Composition of the Board
The Board of Orrön Energy shall, according to the Articles of Association, consist of not less than three and not more than ten directors, without deputies, and the AGM decides the final number each year. The Board members are elected for a period of one year. There are no deputy members and no members appointed by employee organisations. The Board is supported by a corporate secretary who is not a Board member. The appointed corporate secretary is Henrika Frykman, the Company’s General Counsel.
Board Meetings and Work
In addition to the statutory meeting following the AGM, the Board normally holds at least five ordinary meetings per calendar year, as per a yearly work cycle. At the meetings, the CEO reports on the status of the business, prospects and the financial situation of the Company. The Board also receives management updates and presentations on the business and operations of the Company, financial status, sustainability matters, risk management, legal questions and investor relations matters, to enable the Board to duly monitor the Company’s operations and financial position. Furthermore, the Board receives regular reports from the Company’s Audit Committee and Compensation Committee on issues delegated to the Committees.

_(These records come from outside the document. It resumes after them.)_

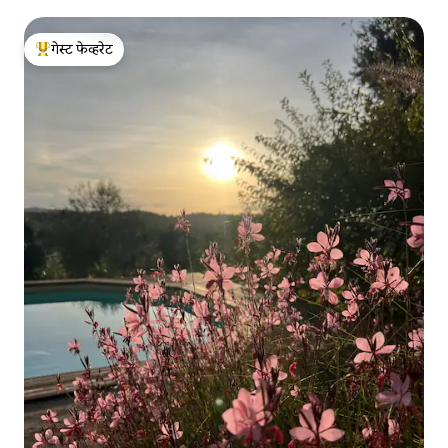
गेस्ट फेव्हरेट
टॉप गेस्ट फेव्हरेट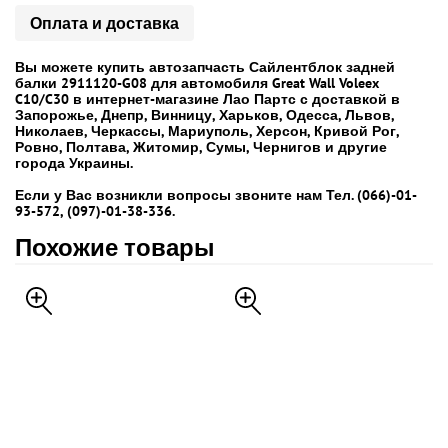
Оплата и доставка
Вы можете купить автозапчасть Сайлентблок задней
балки 2911120-G08 для автомобиля Great Wall Voleex
C10/C30 в интернет-магазине Лао Партс с доставкой в
Запорожье, Днепр, Винницу, Харьков, Одесса, Львов,
Николаев, Черкассы, Мариуполь, Херсон, Кривой Рог,
Ровно, Полтава, Житомир, Сумы, Чернигов и другие
города Украины.
Если у Вас возникли вопросы звоните нам Тел. (066)-01-
93-572, (097)-01-38-336.
Похожие товары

The Compensation Committee assists the Board in Group management remuneration matters and receives information and prepares the Board’s and the AGM’s decisions on matters relating to the principles of remuneration, remunerations and other terms of employment of Group management. The objective of the Committee in determining compensation for Group management is to provide a compensation package that is based on market conditions, is competitive and takes into account the scope and responsibilities associated with the position, as well as the skills, experience and performance of the individual. The Committee’s tasks also include monitoring and evaluating programmes for variable remuneration, the application of the Policy on Remuneration as well as the current remuneration structures and levels in the Company. The Compensation Committee may request advice and assistance of external reward consultants.
The members of the Compensation Committee are Grace Reksten Skaugen, Chair of the Committee, C. Ashley Heppenstall and William Lundin.
The Audit Committee assists the Board in ensuring that the Company’s financial reports are prepared in accordance with International Financial Reporting Standards (IFRS), the Swedish Annual Accounts Act and accounting practices applicable to a company incorporated in Sweden and listed on Nasdaq Stockholm. The Audit Committee supervises the Company’s financial reporting and gives recommendations and proposals to ensure the reliability of the reporting. The Committee also supervises the efficiency of the Company’s financial internal controls, internal audit and risk management in relation to the financial reporting and provides support to the Board in the decision making processes regarding such matters. The Committee monitors the audit of the Company’s financial reports and also reports thereon to the Board. In addition, the Committee is empowered by the Committee’s terms of reference to make decisions on certain issues delegated to it, such as review and approval of the Company’s first and third quarter reports on behalf of the Board. The Audit Committee also regularly liaises with the Group’s statutory auditor as part of the annual audit process and reviews the audit fees and the auditor’s independence and impartiality. The Audit Committee further assists the Company’s Nomination Committee in the preparation of proposals for the election of the statutory auditor at the AGM.
The members of the Audit Committee are C. Ashley Heppenstall, Chair of the Committee, Jakob Thomasen and Peggy Bruzelius.